Pets are named for celebrities or popular movie characters all the time. That’s a cop out so far as I’m concerned. We saw waves of pets named Nemo, about every third Shih-Tzu I see is STILL named Gizmo. I neutered Steven Segal, I neutered Ken Griffey and most recently I neutered Barack Obama (although his owners are calling him “Rocky” now since Barack Obama is rather a hard name to say in casual conversation with your pet). I’ve got a friend who spayed Paris Hilton. These are invariably interesting pet/name pairings. Steven Segal, for instance, was a standard Poodle and Barack Obama is a Yorkshire Terrier. But the name never really speaks to the person or the personality of the pet. The last Nemo I dealt with was an inveterate little ankle biter, and the grey cat named Gollum that I used to see was the sweetest thing on four legs.
People try to be clever naming their pets. We see an awful lot of dogs named Deohgee (D.O.G.) though I have yet to meet a cat named Ceeaytee. There are a lot of “O.C.” (Orange Cat), a lot of black cats named “Midnight” or “Spook/Spooky”, and I can’t count the number of chocolate Labs we see named “Hershey” or “Cocoa”. A word of advice. If you’re trying to be clever in naming your pet….work harder.

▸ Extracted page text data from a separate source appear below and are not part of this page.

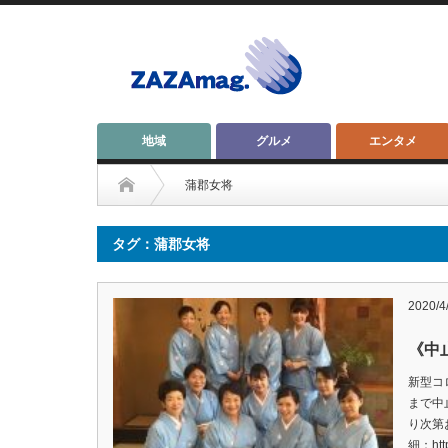
地域
グルメ
エンタメ
蒲郡女将
タグ：蒲郡女将
2020/4
《中
新型コ
まで中
り次第
細：http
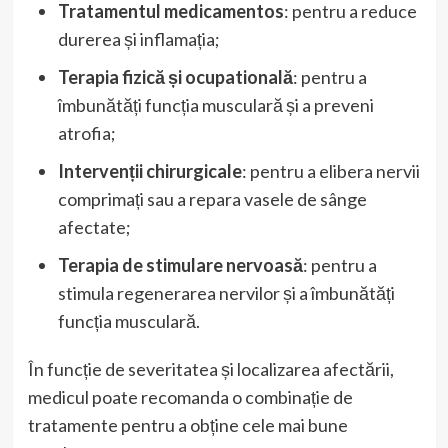
Tratamentul medicamentos
: pentru a reduce
durerea și inflamația;
Terapia fizică și ocupatională
: pentru a
îmbunătăți funcția musculară și a preveni
atrofia;
Intervenții chirurgicale
: pentru a elibera nervii
comprimați sau a repara vasele de sânge
afectate;
Terapia de stimulare nervoasă
: pentru a
stimula regenerarea nervilor și a îmbunătăți
funcția musculară.
În funcție de severitatea și localizarea afectării,
medicul poate recomanda o combinație de
tratamente pentru a obține cele mai bune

The ones that you’re going to come up with first have already been used. Although to give credit where credit is due, I did have a client who named her cats “Charlie” and “(Bad, Bad) Leroy”. You can guess her last name.
The first time I ran across transsexual names for pets was a pair of Doberman Pincher sisters that were in at WSU to be spayed when I was a senior on my anesthesia rotation. They were named “Fred” and “Floyd”. To this day I’m sorry that I didn’t ask why they were named what they were named. I had a guy with a (very) male cat named “Daisy”, and there was one dude who brought in this incredibly obvious tomcat (big jowls, thick skin, beefy shoulders and *very* prominent testicles) named “Dolly”. When I pointed out that “Dolly” was a male he said that (and I quote) he’d “noticed the balls but since I didn’t see a penis I just figured she had to be female!”. He continued to call the cat Dolly even after he realized that Dolly was a boy, but what’s weirder is that the owner continued to refer to the cat as “she” for the rest of his life.
The weirdest ones for me to understand, that is to say, for me to TRY and understand, I’ve not figured this out at ALL, are the people who continue to name subsequent pets the same name. There was a sweet little old lady I used to see who had been through three dogs named “Baby” (the last being a balding and completely hyperactive Keeshond) and a disturbingly weird little old man who was on his fourth “King” by the time I knew him. In both of these cases the subsequent dogs were totally different than the previous ones of that name. The third “King” was a fat, blonde Cocker Spaniel, the fourth was a pushy and poorly mannered black Lab cross.
Anyway it’s stopped raining so I’ll stop ranting about pet names and go out and do something more useful….. Once I get Pogo off of my lap.